--- The problem ---
In the data below, find every line with the word "vois" and copy it.
*** Opening of Provided information ***
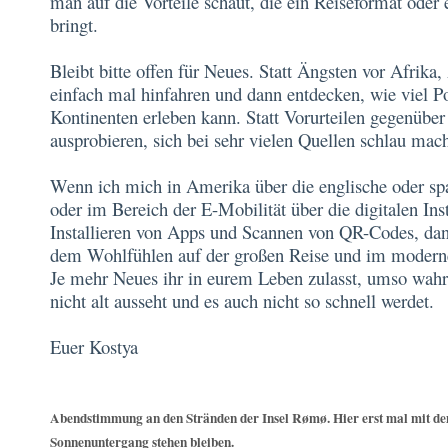
man auf die Vorteile schaut, die ein Reiseformat oder
bringt.
Bleibt bitte offen für Neues. Statt Ängsten vor Afrika
einfach mal hinfahren und dann entdecken, wie viel Po
Kontinenten erleben kann. Statt Vorurteilen gegenübe
ausprobieren, sich bei sehr vielen Quellen schlau mac
Wenn ich mich in Amerika über die englische oder sp
oder im Bereich der E-Mobilität über die digitalen In
Installieren von Apps und Scannen von QR-Codes, dan
dem Wohlfühlen auf der großen Reise und im modern
Je mehr Neues ihr in eurem Leben zulasst, umso wahrsc
nicht alt ausseht und es auch nicht so schnell werdet.
Euer Kostya
Abendstimmung an den Stränden der Insel Rømø. Hier erst mal mit d
Sonnenuntergang stehen bleiben.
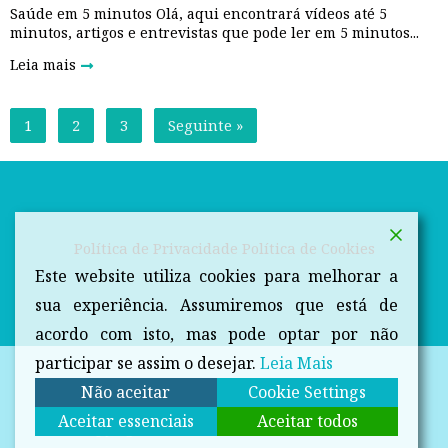
Saúde em 5 minutos Olá, aqui encontrará vídeos até 5
minutos, artigos e entrevistas que pode ler em 5 minutos...
Leia mais
1
2
3
Seguinte »
Política de Privacidade
Política de Cookies
Este website utiliza cookies para melhorar a
sua experiência. Assumiremos que está de
acordo com isto, mas pode optar por não
participar se assim o desejar.
Leia Mais
Não aceitar
Cookie Settings
Aceitar essenciais
Aceitar todos
Copyright © 2026 Dicas da Farmacêutica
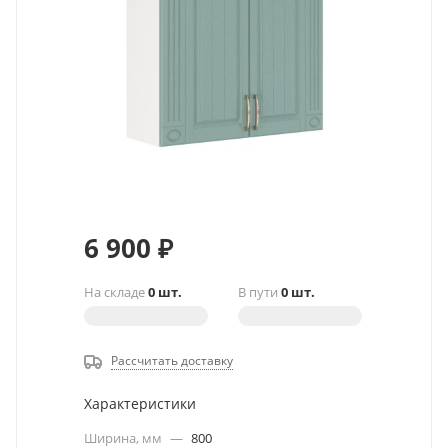
6 900
₽
На складе
0 шт.
В пути
0 шт.
Рассчитать доставку
Характеристики
Ширина, мм
—
800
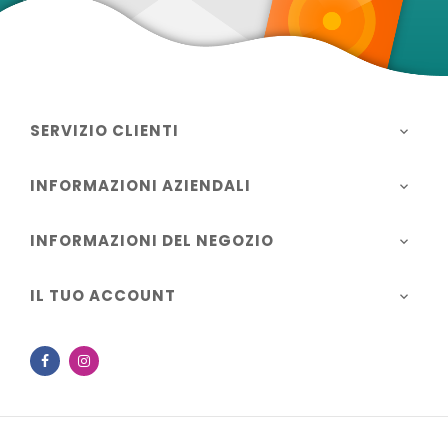
SERVIZIO CLIENTI

INFORMAZIONI AZIENDALI

INFORMAZIONI DEL NEGOZIO

IL TUO ACCOUNT

Facebook
Instagram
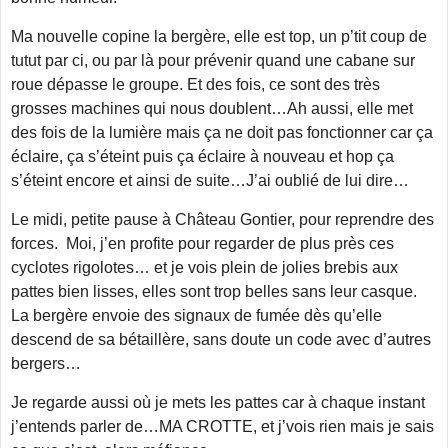
Ma nouvelle copine la bergère, elle est top, un p’tit coup de
tutut par ci, ou par là pour prévenir quand une cabane sur
roue dépasse le groupe. Et des fois, ce sont des très
grosses machines qui nous doublent…Ah aussi, elle met
des fois de la lumière mais ça ne doit pas fonctionner car ça
éclaire, ça s’éteint puis ça éclaire à nouveau et hop ça
s’éteint encore et ainsi de suite…J’ai oublié de lui dire…
Le midi, petite pause à Château Gontier, pour reprendre des
forces. Moi, j’en profite pour regarder de plus près ces
cyclotes rigolotes… et je vois plein de jolies brebis aux
pattes bien lisses, elles sont trop belles sans leur casque.
La bergère envoie des signaux de fumée dès qu’elle
descend de sa bétaillère, sans doute un code avec d’autres
bergers…
Je regarde aussi où je mets les pattes car à chaque instant
j’entends parler de…MA CROTTE, et j’vois rien mais je sais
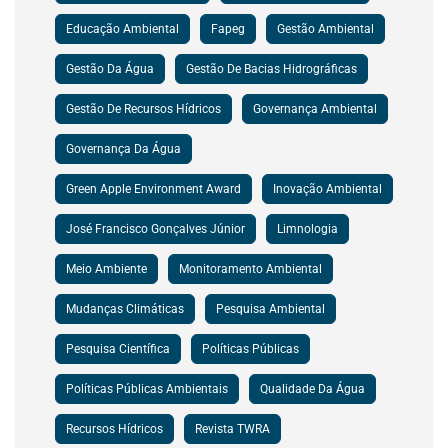
Educação Ambiental
Fapeg
Gestão Ambiental
Gestão Da Água
Gestão De Bacias Hidrográficas
Gestão De Recursos Hídricos
Governança Ambiental
Governança Da Água
Green Apple Environment Award
Inovação Ambiental
José Francisco Gonçalves Júnior
Limnologia
Meio Ambiente
Monitoramento Ambiental
Mudanças Climáticas
Pesquisa Ambiental
Pesquisa Científica
Políticas Públicas
Políticas Públicas Ambientais
Qualidade Da Água
Recursos Hídricos
Revista TWRA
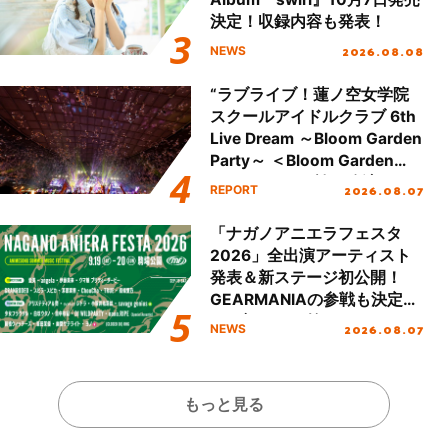
決定！収録内容も発表！
2026.08.08
NEWS
“ラブライブ！蓮ノ空女学院
スクールアイドルクラブ 6th
Live Dream ～Bloom Garden
Party～ ＜Bloom Garden
Party Stage／埼玉公演＞”
2026.08.07
REPORT
Day.2レポート！
「ナガノアニエラフェスタ
2026」全出演アーティスト
発表＆新ステージ初公開！
GEARMANIAの参戦も決定
し、初となる第3ステージの
2026.08.07
NEWS
全貌が明らかに！
もっと見る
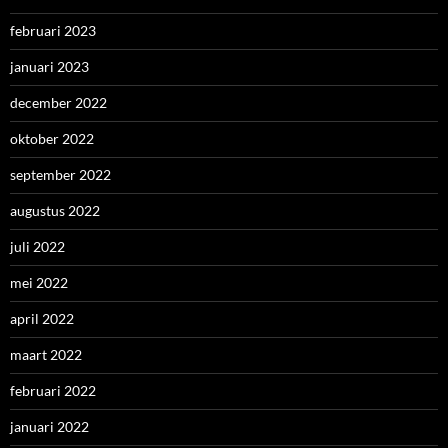
februari 2023
januari 2023
december 2022
oktober 2022
september 2022
augustus 2022
juli 2022
mei 2022
april 2022
maart 2022
februari 2022
januari 2022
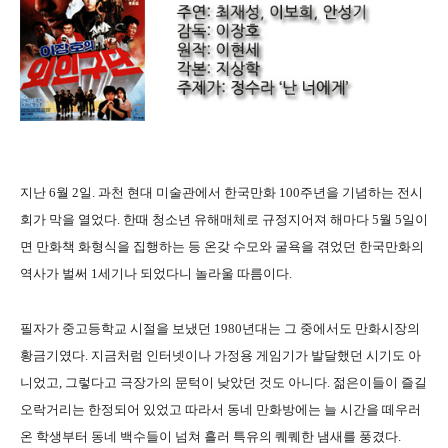
지난 6월 2일. 과천 현대 미술관에서 한국만화 100주년을 기념하는 전시
회가 막을 열었다. 한때 청소년 유해매체로 규정지어져 해마다 5월 5일이
면 만화책 화형식을 집행하는 등 온갖 수모와 굴욕을 겪었던 한국만화의
역사가 벌써 1세기나 되었다니 놀라울 따름이다.
필자가 중고등학교 시절을 보냈던 1980년대는 그 중에서도 만화시장의
황금기였다. 지금처럼 인터넷이나 가정용 게임기가 발달했던 시기도 아
니었고, 그렇다고 극장가의 문턱이 낮았던 것도 아니다. 젊은이들이 즐길
오락거리는 한정되어 있었고 따라서 동네 만화방에는 늘 시간을 떼우러
온 학생부터 동네 백수들이 넘쳐 흘러 특유의 퀘퀘한 냄새를 풍겼다.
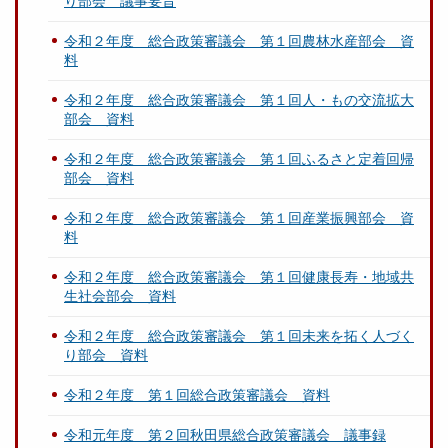
り部会 議事要旨
令和２年度 総合政策審議会 第１回農林水産部会 資
料
令和２年度 総合政策審議会 第１回人・もの交流拡大
部会 資料
令和２年度 総合政策審議会 第１回ふるさと定着回帰
部会 資料
令和２年度 総合政策審議会 第１回産業振興部会 資
料
令和２年度 総合政策審議会 第１回健康長寿・地域共
生社会部会 資料
令和２年度 総合政策審議会 第１回未来を拓く人づく
り部会 資料
令和２年度 第１回総合政策審議会 資料
令和元年度 第２回秋田県総合政策審議会 議事録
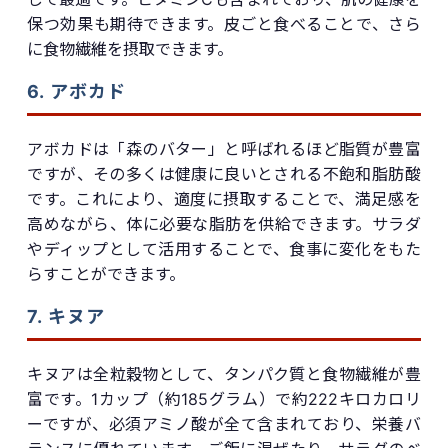
保つ効果も期待できます。皮ごと食べることで、さら
に食物繊維を摂取できます。
6. アボカド
アボカドは「森のバター」と呼ばれるほど脂質が豊富
ですが、その多くは健康に良いとされる不飽和脂肪酸
です。これにより、適度に摂取することで、満足感を
高めながら、体に必要な脂肪を供給できます。サラダ
やディップとして活用することで、食事に変化をもた
らすことができます。
7. キヌア
キヌアは全粒穀物として、タンパク質と食物繊維が豊
富です。1カップ（約185グラム）で約222キロカロリ
ーですが、必須アミノ酸が全て含まれており、栄養バ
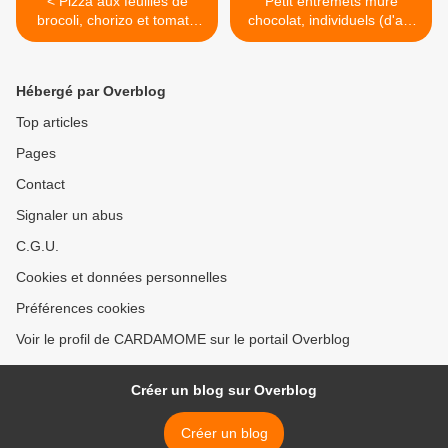
< Pizza aux feuilles de
Petit entremets mûre
brocoli, chorizo et tomate
chocolat, individuels (d'ap.
séchée
C. Michalak) >
Hébergé par Overblog
Top articles
Pages
Contact
Signaler un abus
C.G.U.
Cookies et données personnelles
Préférences cookies
Voir le profil de CARDAMOME sur le portail Overblog
Créer un blog sur Overblog
Créer un blog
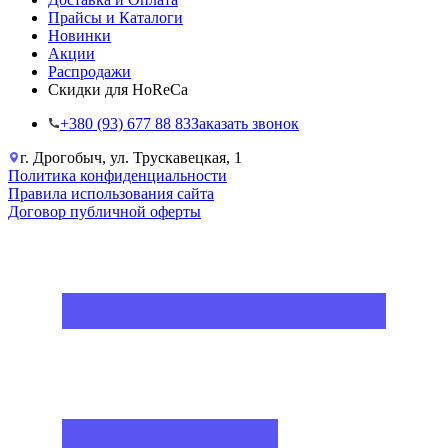
Прайсы и Каталоги
Новинки
Акции
Распродажи
Скидки для HoReCa
+38‎0 (93) 677 88 83
Заказать звонок
г. Дрогобыч, ул. Трускавецкая, 1
Политика конфиденциальности
Правила использования сайта
Договор публичной оферты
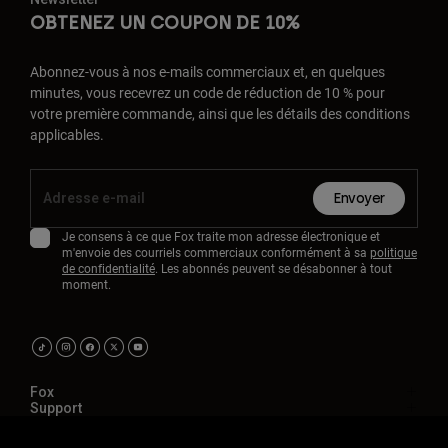
OBTENEZ UN COUPON DE 10%
Abonnez-vous à nos e-mails commerciaux et, en quelques
minutes, vous recevrez un code de réduction de 10 % pour
votre première commande, ainsi que les détails des conditions
applicables.
Envoyer
Je consens à ce que Fox traite mon adresse électronique et
m'envoie des courriels commerciaux conformément à sa
politique
de confidentialité
. Les abonnés peuvent se désabonner à tout
moment.
Fox
Support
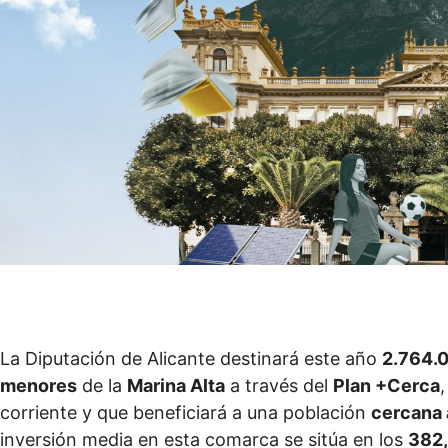
La Diputación de Alicante destinará este año
2.764.
menores
de la
Marina Alta
a través del
Plan +Cerca
corriente y que beneficiará a una población
cercana 
inversión media en esta comarca se sitúa en los
382,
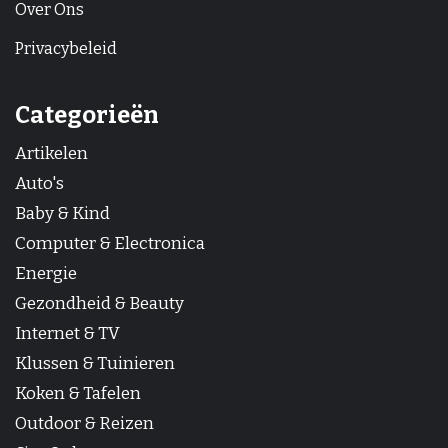
Over Ons
Privacybeleid
Categorieën
Artikelen
Auto's
Baby & Kind
Computer & Electronica
Energie
Gezondheid & Beauty
Internet & TV
Klussen & Tuinieren
Koken & Tafelen
Outdoor & Reizen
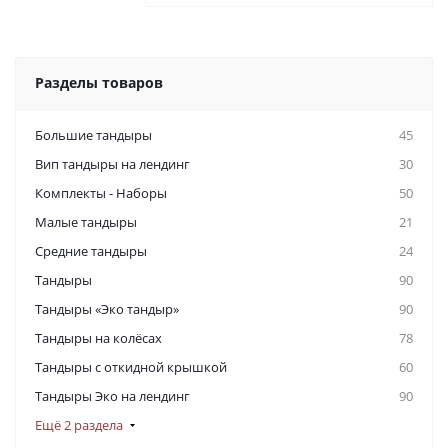
Разделы товаров
Большие тандыры
45
Вип тандыры на лендинг
30
Комплекты - Наборы
50
Малые тандыры
21
Средние тандыры
24
Тандыры
90
Тандыры «Эко тандыр»
90
Тандыры на колёсах
78
Тандыры с откидной крышкой
60
Тандыры Эко на лендинг
90
Ещё 2 раздела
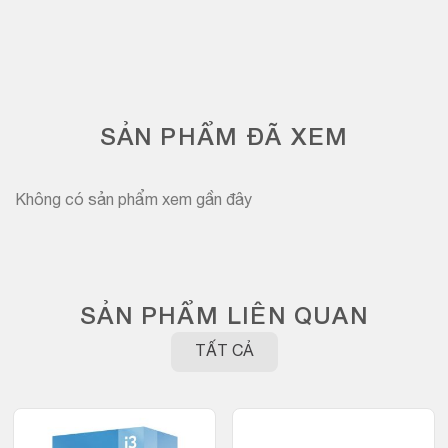
SẢN PHẨM ĐÃ XEM
Không có sản phẩm xem gần đây
SẢN PHẨM LIÊN QUAN
TẤT CẢ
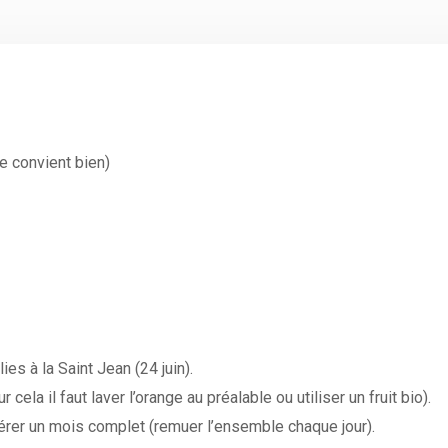
e convient bien)
ies à la Saint Jean (24 juin).
ela il faut laver l’orange au préalable ou utiliser un fruit bio).
érer un mois complet (remuer l’ensemble chaque jour).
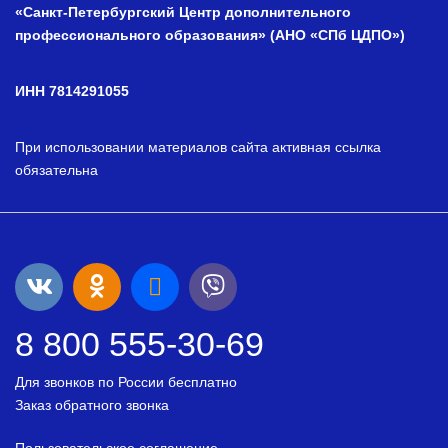
«Санкт-Петербургский Центр дополнительного
профессионального образования» (АНО «СПб ЦДПО»)
ИНН 7814291055
При использовании материалов сайта активная ссылка
обязательна
8 800 555-30-69
Для звонков по России бесплатно
Заказ обратного звонка
Пользовательское соглашение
*** Close of Provided information ***
--- Reply to the task ---
cyclotes rigolotes… et je vois plein de jolies brebis aux
j’entends parler de…MA CROTTE, et j’vois rien mais je sais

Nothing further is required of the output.